The Roman Forum is not delineated within the Ichnographia Campus Martius, but Piranesi did draw a reconstructed plan of the Roman Forum within volume one of La Antichita Romane--that plan is nowhere close to what we know the plan to be today.
"The Vestals, priestesses of the goddess Vesta, whose temple was opposite their house, were selected among the daughters of patrician families between six and ten years of age.
They were exempt from the common law, had many privileges and great political importance, often interposing to save a life, or to restore harmony at times of crisis. They sat in seats of honour at public games and were almost the only citizens allowed to drive within the walls. Their duty was to watch by night and by day the sacred fire in the Temple, and to guard the Palladium.
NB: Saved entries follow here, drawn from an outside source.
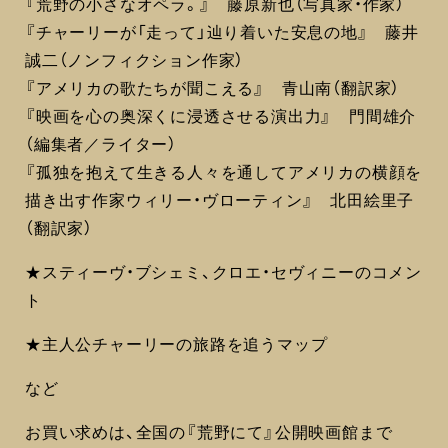
『荒野の小さなオペラ。』 藤原新也（写真家・作家）
『チャーリーが「走って」辿り着いた安息の地』 藤井
誠二（ノンフィクション作家）
『アメリカの歌たちが聞こえる』 青山南（翻訳家）
『映画を心の奥深くに浸透させる演出力』 門間雄介
（編集者／ライター）
『孤独を抱えて生きる人々を通してアメリカの横顔を
描き出す作家ウィリー・ヴローティン』 北田絵里子
（翻訳家）
★スティーヴ・ブシェミ、クロエ・セヴィニーのコメン
ト
★主人公チャーリーの旅路を追うマップ
など
お買い求めは、全国の『荒野にて』公開映画館まで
If the fire was allowed to go out, the Vestal in charge was scourged for her carelessness; if she violated her vow of chastity, she was condemned to be buried alive."
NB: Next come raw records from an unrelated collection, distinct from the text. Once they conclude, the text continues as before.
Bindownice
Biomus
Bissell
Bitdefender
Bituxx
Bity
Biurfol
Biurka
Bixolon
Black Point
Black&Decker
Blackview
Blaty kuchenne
The place where Vestals were buried, the Campus Sceleratus, is delineated within the Ichnographia Campus Martius, but, unless you are looking at an actual engraving of the Ichnographia, you are not likely to discern its label:

I believe that I once read somewhere that it was a criminal offense to murder any virgin in Rome, thus the quandary of how execute a fallen Vestal, hence live burial at the Campus Sceleratus.
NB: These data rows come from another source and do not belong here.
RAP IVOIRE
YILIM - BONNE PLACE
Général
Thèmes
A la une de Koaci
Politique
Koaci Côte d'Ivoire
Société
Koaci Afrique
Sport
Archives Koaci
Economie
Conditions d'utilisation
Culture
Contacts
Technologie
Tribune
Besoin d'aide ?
By the way, the small exhibit at Quondam mentioned above was innuendo.
What I find interesting is that the notion of a god having sex with a virgin is at the very foundation of Christianity. Here's something I wrote just over 10 years ago:
Re: Bib. for Cyrillona's Mariology?
2003.08.09 13:32
John,
Thank you for the Graef citation. If Graef does indeed confuse Immaculate Conception with Annunciation/Incarnation, then this is one more example where such a mistake is made within modern scholarship. I have become very intolerant of this mistake after finding it several times within contemporary architectural theory texts. I even see this presence of misinformation compounded because it implicates not only authors, but editors/review peerage as well. This mistake needs broad/public attention within the realm of scholarship simply to cease the perpetuation of its existence.
It is the Annunciation, as reported by Luke 1:26-38, where a series of events are clearly described.
1. (26) The angel Gabriel is sent by God to Nazareth. The presence of an angel already constitutes a miraculous event, a theophany.
2. (27) The angel is sent to a betrothed virgin named Mary. Here Scripture clearly states that Mary is a virgin and that she is promised in marriage to Joseph.
3. (28) In greeting, Gabriel exalts Mary; "the Lord is with thee" reiterates the theophany, thus Mary's being "full of grace" and "Blessed among women" is Divinely sanctioned.
4. (29) Mary is troubled by such a greeting, signifying her overall innocence in this situation.
5. (30) Gabriel assures Mary of her safety within the theophany taking place.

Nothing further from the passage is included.